(Dataset entries)
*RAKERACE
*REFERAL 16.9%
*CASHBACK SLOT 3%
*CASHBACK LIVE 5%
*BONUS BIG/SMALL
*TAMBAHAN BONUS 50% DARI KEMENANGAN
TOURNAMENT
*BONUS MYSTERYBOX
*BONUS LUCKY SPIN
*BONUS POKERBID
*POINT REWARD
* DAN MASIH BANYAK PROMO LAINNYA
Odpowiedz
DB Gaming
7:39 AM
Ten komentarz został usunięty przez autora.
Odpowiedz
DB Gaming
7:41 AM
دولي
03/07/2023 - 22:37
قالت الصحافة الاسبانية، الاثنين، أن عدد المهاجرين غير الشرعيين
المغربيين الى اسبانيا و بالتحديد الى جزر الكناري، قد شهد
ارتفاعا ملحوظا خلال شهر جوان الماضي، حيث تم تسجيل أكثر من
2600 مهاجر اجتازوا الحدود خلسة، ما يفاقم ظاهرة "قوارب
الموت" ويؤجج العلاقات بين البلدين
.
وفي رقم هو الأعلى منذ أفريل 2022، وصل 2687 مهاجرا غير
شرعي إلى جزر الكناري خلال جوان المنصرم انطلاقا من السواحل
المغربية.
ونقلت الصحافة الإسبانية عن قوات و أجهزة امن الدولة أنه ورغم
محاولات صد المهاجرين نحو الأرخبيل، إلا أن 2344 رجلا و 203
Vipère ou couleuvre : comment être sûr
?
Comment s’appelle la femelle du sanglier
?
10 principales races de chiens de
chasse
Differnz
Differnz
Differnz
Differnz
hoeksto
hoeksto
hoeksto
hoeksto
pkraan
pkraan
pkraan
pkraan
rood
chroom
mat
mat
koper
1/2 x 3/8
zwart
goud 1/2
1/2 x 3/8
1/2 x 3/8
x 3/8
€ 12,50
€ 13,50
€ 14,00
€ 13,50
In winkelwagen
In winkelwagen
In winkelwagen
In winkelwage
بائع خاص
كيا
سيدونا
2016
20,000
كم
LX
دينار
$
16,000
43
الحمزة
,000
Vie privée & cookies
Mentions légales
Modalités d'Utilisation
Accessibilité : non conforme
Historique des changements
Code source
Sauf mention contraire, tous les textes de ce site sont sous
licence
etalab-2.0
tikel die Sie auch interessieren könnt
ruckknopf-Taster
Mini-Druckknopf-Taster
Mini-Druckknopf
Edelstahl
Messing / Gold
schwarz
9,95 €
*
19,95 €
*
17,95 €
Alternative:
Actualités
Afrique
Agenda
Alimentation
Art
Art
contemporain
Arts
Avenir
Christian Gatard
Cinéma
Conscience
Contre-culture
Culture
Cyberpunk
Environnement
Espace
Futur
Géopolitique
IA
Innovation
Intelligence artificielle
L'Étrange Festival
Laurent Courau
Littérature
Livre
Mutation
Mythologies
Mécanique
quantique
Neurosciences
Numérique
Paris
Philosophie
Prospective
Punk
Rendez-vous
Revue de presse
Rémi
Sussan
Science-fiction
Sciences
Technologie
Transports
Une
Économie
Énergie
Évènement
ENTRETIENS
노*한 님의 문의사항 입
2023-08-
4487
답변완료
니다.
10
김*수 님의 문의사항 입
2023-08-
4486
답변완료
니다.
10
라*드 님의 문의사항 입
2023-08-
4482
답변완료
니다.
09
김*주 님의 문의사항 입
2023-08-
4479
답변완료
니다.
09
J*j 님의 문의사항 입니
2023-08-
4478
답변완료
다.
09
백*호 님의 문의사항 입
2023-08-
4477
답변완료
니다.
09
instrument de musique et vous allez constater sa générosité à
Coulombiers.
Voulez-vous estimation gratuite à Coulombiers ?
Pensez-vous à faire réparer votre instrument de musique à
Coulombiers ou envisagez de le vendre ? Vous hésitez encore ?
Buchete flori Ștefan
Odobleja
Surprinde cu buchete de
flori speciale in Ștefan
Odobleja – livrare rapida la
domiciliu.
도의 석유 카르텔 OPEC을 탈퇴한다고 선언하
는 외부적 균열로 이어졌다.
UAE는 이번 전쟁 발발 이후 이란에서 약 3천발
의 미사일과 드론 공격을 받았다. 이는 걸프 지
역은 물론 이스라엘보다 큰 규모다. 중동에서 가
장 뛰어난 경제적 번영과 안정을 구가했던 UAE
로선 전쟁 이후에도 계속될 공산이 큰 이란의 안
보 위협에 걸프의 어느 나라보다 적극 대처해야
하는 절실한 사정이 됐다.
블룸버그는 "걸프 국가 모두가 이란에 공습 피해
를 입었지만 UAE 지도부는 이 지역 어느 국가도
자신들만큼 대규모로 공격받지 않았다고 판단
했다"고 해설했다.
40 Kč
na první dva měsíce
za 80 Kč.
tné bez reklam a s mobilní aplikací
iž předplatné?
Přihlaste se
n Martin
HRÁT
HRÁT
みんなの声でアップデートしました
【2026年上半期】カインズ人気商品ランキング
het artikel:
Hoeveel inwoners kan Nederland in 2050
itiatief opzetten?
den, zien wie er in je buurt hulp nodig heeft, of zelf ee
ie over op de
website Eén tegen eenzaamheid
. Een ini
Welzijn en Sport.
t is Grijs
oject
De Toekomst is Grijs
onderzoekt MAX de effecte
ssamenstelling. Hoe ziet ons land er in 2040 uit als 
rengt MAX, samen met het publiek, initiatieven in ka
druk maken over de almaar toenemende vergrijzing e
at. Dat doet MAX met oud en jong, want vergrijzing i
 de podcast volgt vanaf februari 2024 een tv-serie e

#### Task brief:
Select every line above that contains the word "instrument", and copy it.

#### Answer to this problem:
instrument de musique et vous allez constater sa générosité à
Pensez-vous à faire réparer votre instrument de musique à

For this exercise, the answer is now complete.